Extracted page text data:
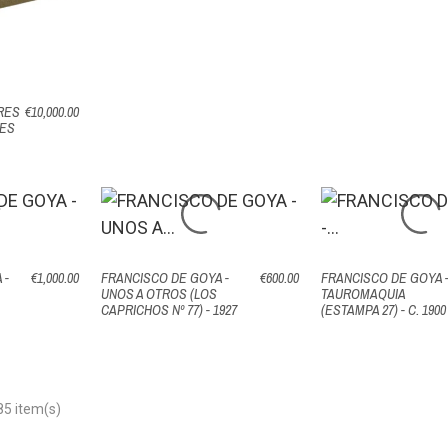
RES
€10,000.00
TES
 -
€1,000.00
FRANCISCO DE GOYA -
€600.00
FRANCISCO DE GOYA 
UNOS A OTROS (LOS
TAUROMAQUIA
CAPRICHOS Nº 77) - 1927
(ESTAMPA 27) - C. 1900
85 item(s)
==
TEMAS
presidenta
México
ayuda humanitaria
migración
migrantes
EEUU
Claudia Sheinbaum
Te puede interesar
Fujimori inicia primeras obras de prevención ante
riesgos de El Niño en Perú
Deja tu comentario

### Your objective
Find "Te puede interesar" in the entries above and copy that whole line exactly, then each line after it through the line that contains "Deja tu comentario".

### Solution
Te puede interesar
Fujimori inicia primeras obras de prevención ante
riesgos de El Niño en Perú
Deja tu comentario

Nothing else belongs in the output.